By definition $\iota:=\iota(p,\dot{A})$ forces $j(p)\in \hat{H}$ and $[\mathrm{id}]\in\hat{j}(\dot{A})$. Since $\hat{j}$ extends $j$ and it's forced that $\dot{A}\subseteq B$, $\iota$ must force $B\in G$. And since $j(p)\Vdash_{j(\mathbb{P})} j(\dot{A})=j(\{z:j(f)(z)\in \hat{H}\})$, $\iota$ must force $\dot{q}=[j(f)(\mathrm{id})]_K\in h$. $\Box$

Remark: Suppose $K$ as in the Duality Theorem is forced to be principal, i.e., there is $m$ so that $$\Vdash K=\{p\in j(\mathbb{P}:p\le \neg m\}.$$
Then the Duality Theorem is easily seen to be an equivalence.

We can compute some nice properties of the ideal $J$ arising from the previous theorem.

Proposition: Using the notation of the previous theorem, $J$ is forced to be precipitous, with the same completeness as $I$. If $I$ is normal, then $J$ is also normal. Also, if $\bar{G}\subseteq P(Z)/J$ is generic over $V[H]$ and $G\ast h=\iota[H\ast \bar{G}]$ and $\hat{j}:V[H]\rightarrow M[\hat{H}]$ are as before, then $V[H]^Z/{\bar{G}}=M[\hat{H}]$ and $\hat{j}$ is the ultrapower embedding.

Finally, we relate $J$ to the ideal in $V[H]$ generated by $I$.

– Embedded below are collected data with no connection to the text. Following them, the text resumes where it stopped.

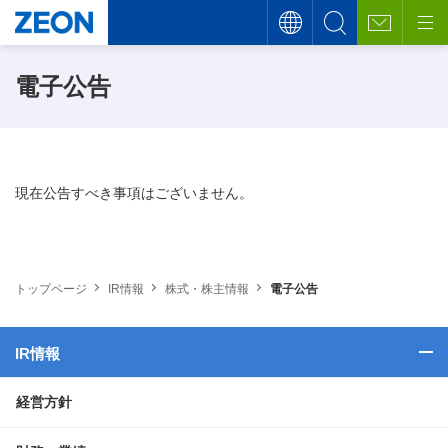
電子公告
現在公告すべき事項はございません。
トップページ
IR情報
株式・株主情報
電子公告
IR情報
経営方針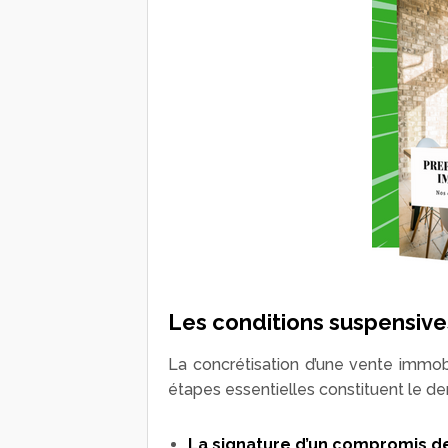
Les conditions suspensive
La concrétisation d’une vente immobi
étapes essentielles constituent le der
La signature d’un compromis d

Proposition: Suppose $K$ as in the Duality Theorem is forced to be principal, with $m$ so that $\Vdash K=\{p\in j(\mathbb{P}):p\le \neg m\}.$ Suppose further that there exist $f$ and $A$ so that $A\Vdash \dot{m}=[f]_G$ and $\dot{B}$ is a $\mathbb{P}$-name for $\{z\in A: f(z)\in \dot{H}\}$. Then $\bar{I}\upharpoonright B=J\upharpoonright B$, and $A\setminus B\in J$, where $\bar{I}$ is the ideal in $V[H]$ generated by $I$.